===== Data in this exercise

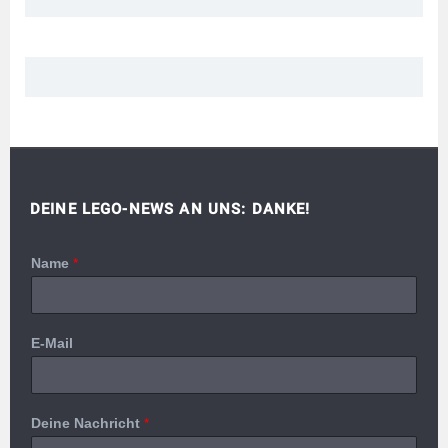
DEINE LEGO-NEWS AN UNS: DANKE!
Name
*
E-Mail
Deine Nachricht
*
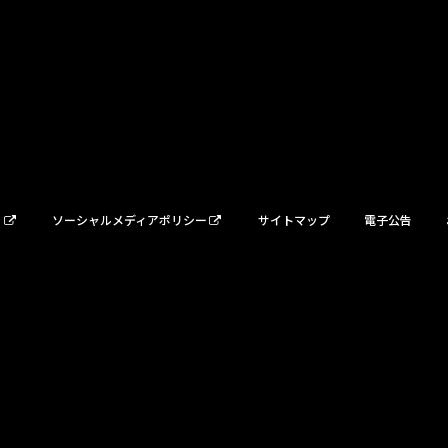
ー
ソーシャルメディアポリシー
サイトマップ
電子公告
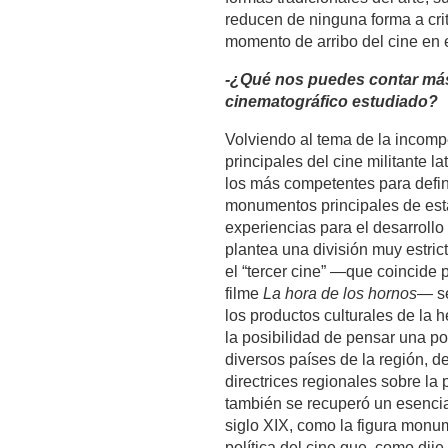
reducen de ninguna forma a crit
momento de arribo del cine en e
-¿Qué nos puedes contar más 
cinematográfico estudiado?
Volviendo al tema de la incompe
principales del cine militante 
los más competentes para defi
monumentos principales de esta 
experiencias para el desarroll
plantea una división muy estric
el “tercer cine” —que coincide
filme
La hora de los hornos
— se
los productos culturales de la 
la posibilidad de pensar una po
diversos países de la región, 
directrices regionales sobre la 
también se recuperó un esencial
siglo XIX, como la figura monu
política del cine que, como dije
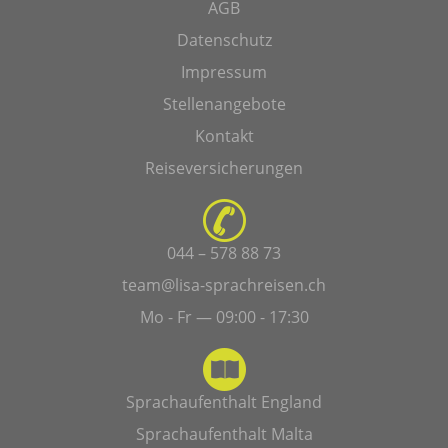
AGB
Datenschutz
Impressum
Stellenangebote
Kontakt
Reiseversicherungen
044 – 578 88 73
team@lisa-sprachreisen.ch
Mo - Fr — 09:00 - 17:30
Sprachaufenthalt England
Sprachaufenthalt Malta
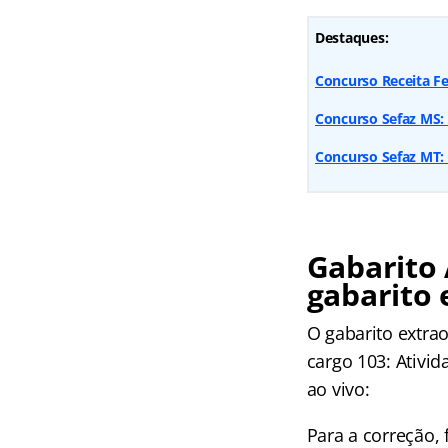
Destaques:
Concurso Receita Fe
Concurso Sefaz MS: 
Concurso Sefaz MT: 
Gabarito 
gabarito 
O gabarito extrao
cargo 103: Ativi
ao vivo:
Para a correção, 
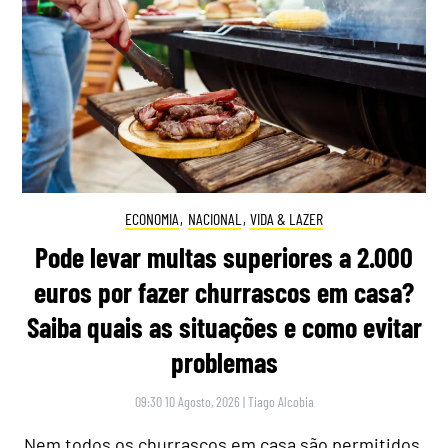
ECONOMIA
,
NACIONAL
,
VIDA & LAZER
Pode levar multas superiores a 2.000
euros por fazer churrascos em casa?
Saiba quais as situações e como evitar
problemas
09:30 10 Agosto, 2026
|
Tiago Alcobia
Nem todos os churrascos em casa são permitidos.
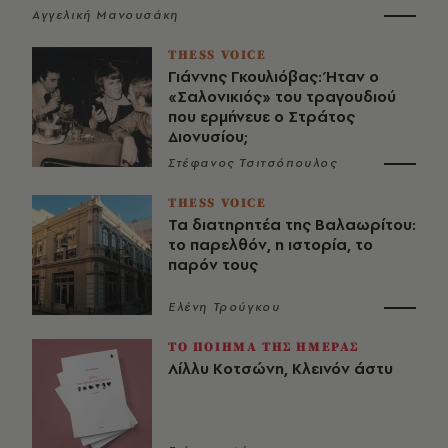
Αγγελική Μανουσάκη
THESS VOICE
Γιάννης Γκουλιόβας: Ήταν ο
«Σαλονικιός» του τραγουδιού
που ερμήνευε ο Στράτος
Διονυσίου;
Στέφανος Τσιτσόπουλος
THESS VOICE
Τα διατηρητέα της Βαλαωρίτου:
το παρελθόν, η ιστορία, το
παρόν τους
Ελένη Τρούγκου
ΤΟ ΠΟΙΗΜΑ ΤΗΣ ΗΜΕΡΑΣ
Λίλλυ Κοτσώνη, Κλεινόν άστυ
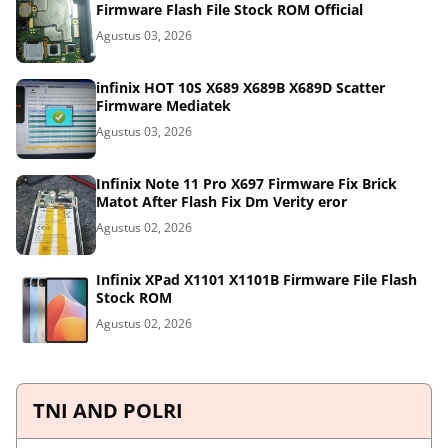
Firmware Flash File Stock ROM Official
Agustus 03, 2026
infinix HOT 10S X689 X689B X689D Scatter
Firmware Mediatek
Agustus 03, 2026
Infinix Note 11 Pro X697 Firmware Fix Brick
Matot After Flash Fix Dm Verity eror
Agustus 02, 2026
Infinix XPad X1101 X1101B Firmware File Flash
Stock ROM
Agustus 02, 2026
TNI AND POLRI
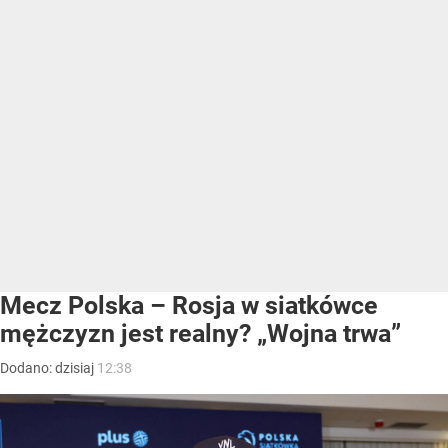
Mecz Polska – Rosja w siatkówce
mężczyzn jest realny? „Wojna trwa”
Dodano:
dzisiaj
12:38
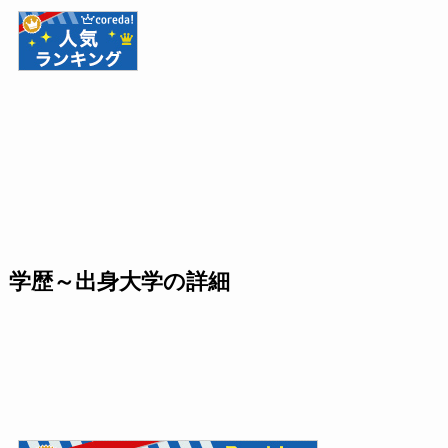
学歴～出身大学の詳細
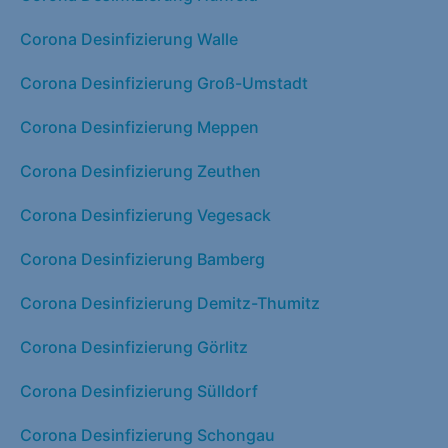
Corona Desinfizierung Walle
Corona Desinfizierung Groß-Umstadt
Corona Desinfizierung Meppen
Corona Desinfizierung Zeuthen
Corona Desinfizierung Vegesack
Corona Desinfizierung Bamberg
Corona Desinfizierung Demitz-Thumitz
Corona Desinfizierung Görlitz
Corona Desinfizierung Sülldorf
Corona Desinfizierung Schongau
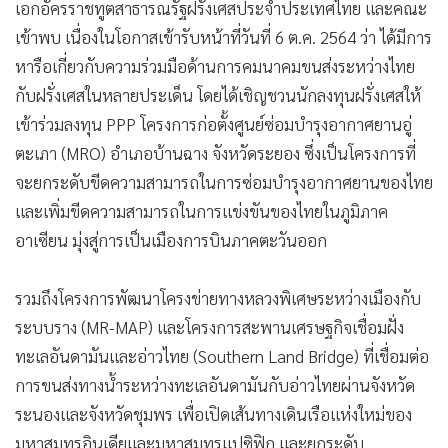
เอกอัครราชทูตสาธารณรัฐฝรั่งเศสประจำประเทศไทย และคณะ
เข้าพบ เนื่องในโอกาสเข้ารับหน้าที่วันที่ 6 ต.ค. 2564 ว่า ได้มีการ
หารือเกี่ยวกับความร่วมมือด้านการคมนาคมขนส่งระหว่างไทย
กับฝรั่งเศสในหลายประเด็น โดยได้เชิญชวนนักลงทุนฝรั่งเศสให้
เข้าร่วมลงทุน PPP โครงการก่อตั้งศูนย์ซ่อมบำรุงอากาศยานอู่
ตะเภา (MRO) อำเภอบ้านฉาง จังหวัดระยอง ซึ่งเป็นโครงการที่
จะยกระดับขีดความสามารถในการซ่อมบำรุงอากาศยานของไทย
และเพิ่มขีดความสามารถในการแข่งขันของไทยในภูมิภาค
อาเซียน มุ่งสู่การเป็นเมืองการบินภาคตะวันออก
รวมถึงโครงการพัฒนาโครงข่ายทางหลวงพิเศษระหว่างเมืองกับ
ระบบราง (MR-MAP) และโครงการสะพานเศรษฐกิจเชื่อมฝั่ง
ทะเลอันดามันและอ่าวไทย (Southern Land Bridge) ที่เชื่อมต่อ
การขนส่งทางน้ำระหว่างทะเลอันดามันกับอ่าวไทยผ่านจังหวัด
ระนองและจังหวัดชุมพร เพื่อเปิดเส้นทางเดินเรือแห่งใหม่ของ
มหาสมุทรอินเดียและมหาสมุทรแปซิฟิก และยกระดับ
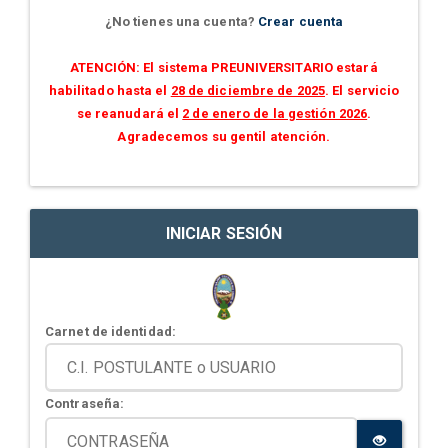
¿No tienes una cuenta?
Crear cuenta
ATENCIÓN: El sistema PREUNIVERSITARIO estará
habilitado hasta el
28 de diciembre de 2025
. El servicio
se reanudará el
2 de enero de la gestión 2026
.
Agradecemos su gentil atención.
INICIAR SESIÓN
Carnet de identidad:
Contraseña:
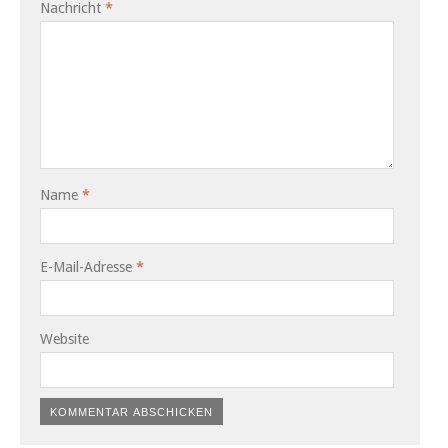
Nachricht
*
Name
*
E-Mail-Adresse
*
Website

==========

▶ _Exercise instructions_
Check each line of the entries for the string "como". Copy the lines that have it.

▶ _Result of this task_
siglo XIX, como la figura monu
política del cine que, como dije
Saiba quais as situações e como evitar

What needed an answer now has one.